Brief: The answer is every line in the data below that contains the word "point".

[Document understanding data]

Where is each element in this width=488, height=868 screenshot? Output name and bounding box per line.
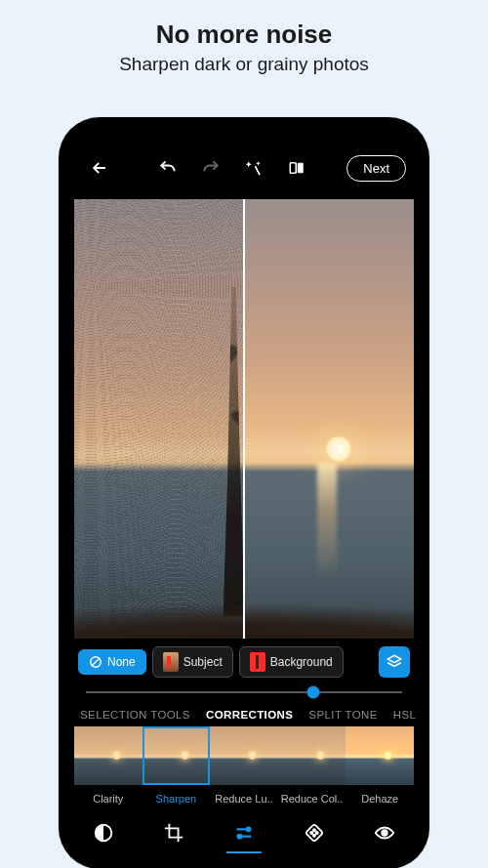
filter-clarity-label: Clarity — [74, 793, 142, 805]
compare-icon[interactable] — [279, 150, 314, 186]
filter-reduce-luminance-preview — [210, 726, 278, 785]
background-thumb-icon — [250, 652, 265, 672]
svg-rect-6 — [305, 824, 323, 842]
slider-track — [86, 691, 402, 693]
nav-adjust-icon[interactable] — [224, 816, 264, 849]
none-icon — [89, 655, 102, 669]
svg-point-5 — [238, 835, 242, 839]
next-button[interactable]: Next — [346, 155, 406, 182]
svg-point-4 — [247, 828, 251, 832]
layers-button[interactable] — [379, 646, 410, 678]
topbar: Next — [68, 141, 420, 195]
filter-sharpen[interactable]: Sharpen — [142, 726, 211, 805]
auto-magic-icon[interactable] — [236, 150, 271, 186]
mask-subject-label: Subject — [183, 655, 223, 669]
mask-row: None Subject Background — [68, 639, 420, 678]
mask-none-label: None — [107, 655, 136, 669]
filter-sharpen-preview — [142, 726, 211, 785]
filter-reduce-luminance[interactable]: Reduce Lu.. — [210, 726, 278, 805]
nav-looks-icon[interactable] — [84, 816, 123, 849]
back-icon[interactable] — [82, 150, 117, 186]
compare-divider[interactable] — [243, 199, 245, 639]
filter-clarity-preview — [74, 726, 142, 785]
svg-rect-0 — [290, 163, 296, 174]
filter-reduce-color-label: Reduce Col.. — [278, 793, 346, 805]
nav-redeye-icon[interactable] — [365, 816, 404, 849]
slider-thumb[interactable] — [307, 686, 320, 699]
tab-hsl[interactable]: HSL — [393, 709, 417, 721]
intensity-slider[interactable] — [68, 678, 420, 701]
mask-none-chip[interactable]: None — [78, 649, 146, 675]
sun — [326, 436, 351, 462]
nav-heal-icon[interactable] — [295, 816, 334, 849]
svg-rect-1 — [297, 163, 303, 174]
nav-crop-icon[interactable] — [154, 816, 193, 849]
filter-reduce-color-preview — [278, 726, 346, 785]
layers-icon — [386, 653, 403, 671]
filter-reduce-luminance-label: Reduce Lu.. — [210, 793, 278, 805]
mask-subject-chip[interactable]: Subject — [152, 646, 233, 678]
filter-dehaze-label: Dehaze — [346, 793, 414, 805]
promo-title: No more noise — [0, 20, 488, 50]
subject-thumb-icon — [163, 652, 179, 672]
tab-split-tone[interactable]: SPLIT TONE — [308, 709, 377, 721]
svg-point-11 — [382, 830, 387, 836]
image-canvas[interactable] — [74, 199, 414, 639]
tab-selection-tools[interactable]: SELECTION TOOLS — [80, 709, 190, 721]
filter-dehaze-preview — [346, 726, 414, 785]
bottom-nav — [68, 805, 420, 859]
svg-point-10 — [313, 835, 315, 837]
filter-clarity[interactable]: Clarity — [74, 726, 142, 805]
mask-background-label: Background — [270, 655, 333, 669]
undo-icon[interactable] — [150, 150, 185, 186]
svg-point-8 — [316, 832, 318, 834]
filter-thumbs: Clarity Sharpen Reduce Lu.. Reduce Col..… — [68, 726, 420, 805]
redo-icon — [193, 150, 228, 186]
filter-sharpen-label: Sharpen — [142, 793, 211, 805]
filter-reduce-color[interactable]: Reduce Col.. — [278, 726, 346, 805]
device-notch — [181, 127, 307, 146]
svg-point-9 — [313, 829, 315, 831]
promo-subtitle: Sharpen dark or grainy photos — [0, 54, 488, 75]
device-frame: Next None Subject Backgrou — [59, 117, 429, 868]
mask-background-chip[interactable]: Background — [239, 646, 344, 678]
svg-point-7 — [310, 832, 312, 834]
app-screen: Next None Subject Backgrou — [68, 127, 420, 859]
category-tabs: SELECTION TOOLS CORRECTIONS SPLIT TONE H… — [68, 701, 420, 726]
tab-corrections[interactable]: CORRECTIONS — [206, 709, 293, 721]
filter-dehaze[interactable]: Dehaze — [346, 726, 414, 805]
nav-active-underline — [226, 851, 262, 853]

Task response:
svg-point-5 — [238, 835, 242, 839]
svg-point-4 — [247, 828, 251, 832]
svg-point-11 — [382, 830, 387, 836]
svg-point-10 — [313, 835, 315, 837]
svg-point-8 — [316, 832, 318, 834]
svg-point-9 — [313, 829, 315, 831]
svg-point-7 — [310, 832, 312, 834]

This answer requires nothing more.